Arles (F)L’indépendantiste corse Yvan Colonna aurait été tabassé pour un blasphème
L’agresseur du militant, un jihadiste camerounais, aurait expliqué aux enquêteurs du Parquet antiterroriste avoir attaqué son codétenu parce que celui-ci aurait «mal parlé du prophète».
Le Parquet national antiterroriste (Pnat) s’est saisi jeudi de l’enquête sur la violente agression à la prison d’Arles qui a plongé dans le coma le militant indépendantiste corse Yvan Colonna, sur fond de montée des tensions dans l’île de Beauté autour du mot d’ordre «L’État français assassin».
L’agresseur, Franck Elong Abé, un Camerounais de 36 ans présenté comme un «jihadiste», purgeait depuis 2016 une peine de neuf ans d’emprisonnement pour «association de malfaiteurs en vue de la préparation d’un acte de terrorisme». Selon plusieurs sources proches du dossier, il a expliqué aux enquêteurs son geste par un «blasphème» attribué à Yvan Colonna qui aurait, selon lui, «mal parlé du prophète».

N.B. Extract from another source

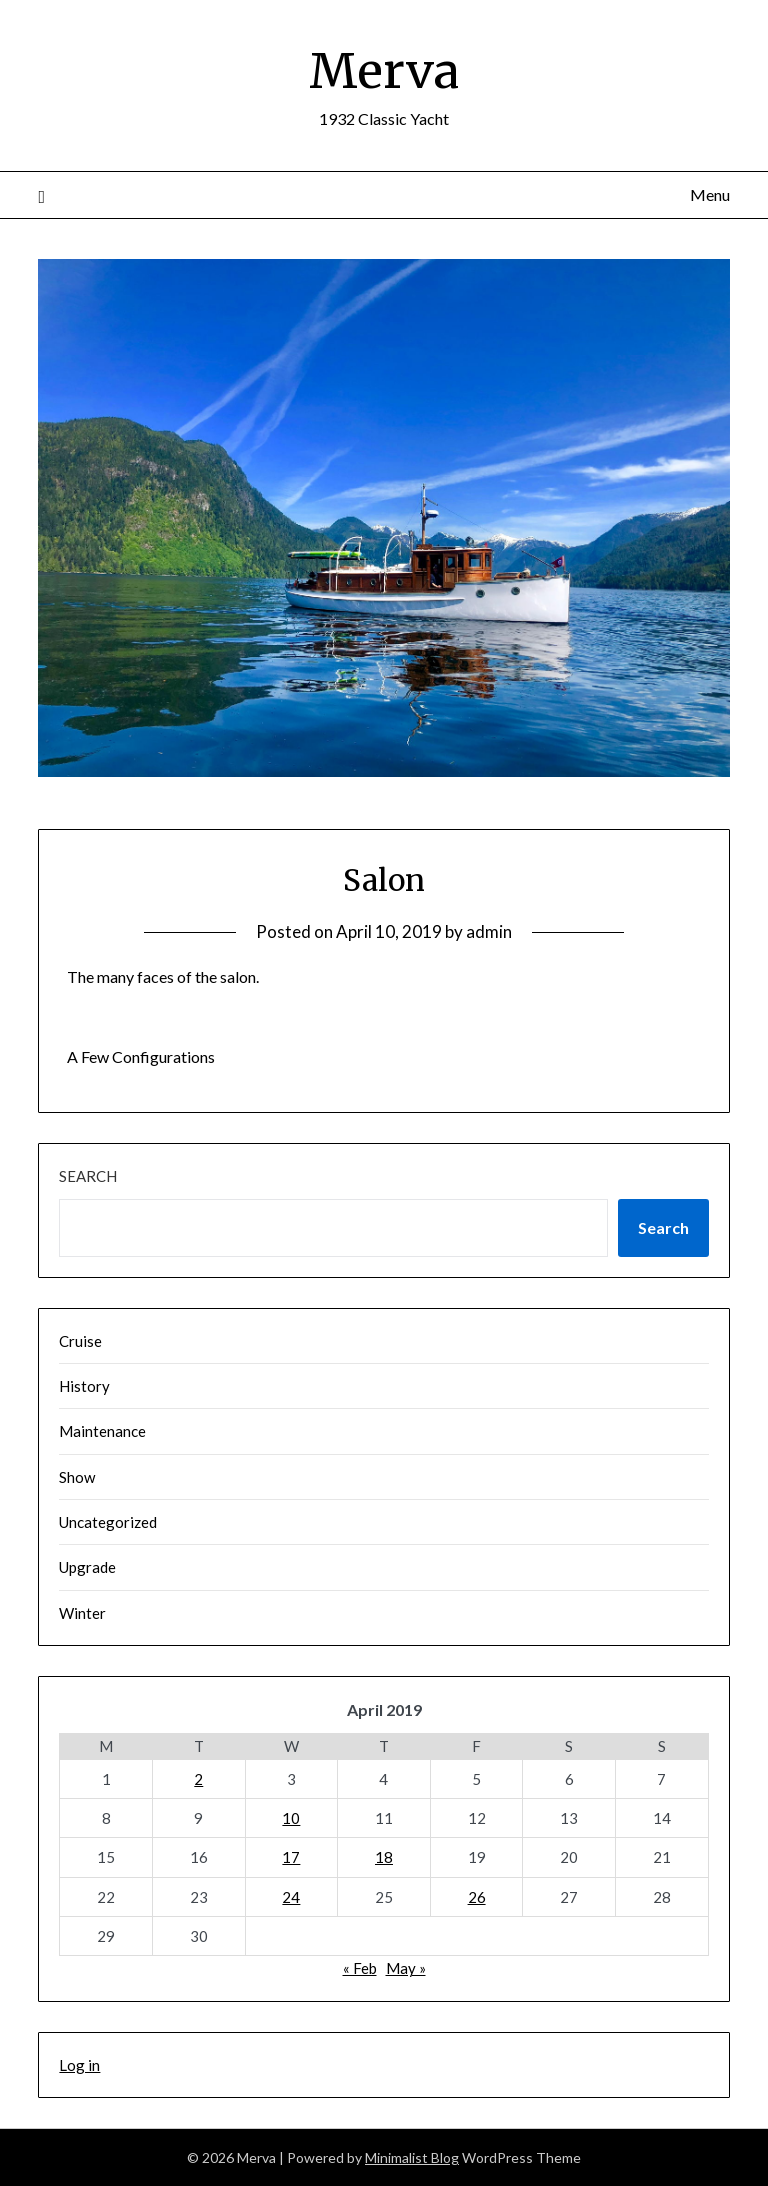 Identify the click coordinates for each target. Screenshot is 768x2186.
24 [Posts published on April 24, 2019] (291, 1897)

«Les circonstances des faits et les premiers éléments d’enquête qui semblent, en l’état, exclure un différend d’ordre personnel, motivent cette saisine», a indiqué de son côté le Pnat dans un communiqué.
La garde à vue de Franck Elong Abé se poursuit désormais pour «tentative d’assassinat en relation avec une entreprise terroriste». La saisine du Pnat «va entraîner la prolongation de la garde à vue jusqu’à 96 heures», a-t-il ajouté.
«Nous allons faire tout ce qu’il faut évidemment pour que la vérité soit faite», a promis sur France Inter le ministre de l’Intérieur, Gérald Darmanin.
Toujours dans le coma
Yvan Colonna, 61 ans, était toujours dans le coma jeudi matin à Marseille, dans un état stable, a indiqué Me Patrice Spinosi, son avocat et celui de la famille Colonna, insistant sur le fait qu’il n’était pas en état de mort cérébrale.
Le militant indépendantiste, condamné à la perpétuité pour l’assassinat du préfet Claude Erignac en 1998, a été victime «d’une strangulation à mains nues puis d’un étouffement» pendant qu’il faisait de la musculation seul, avait indiqué mercredi le procureur de Tarascon, Laurent Gumbau.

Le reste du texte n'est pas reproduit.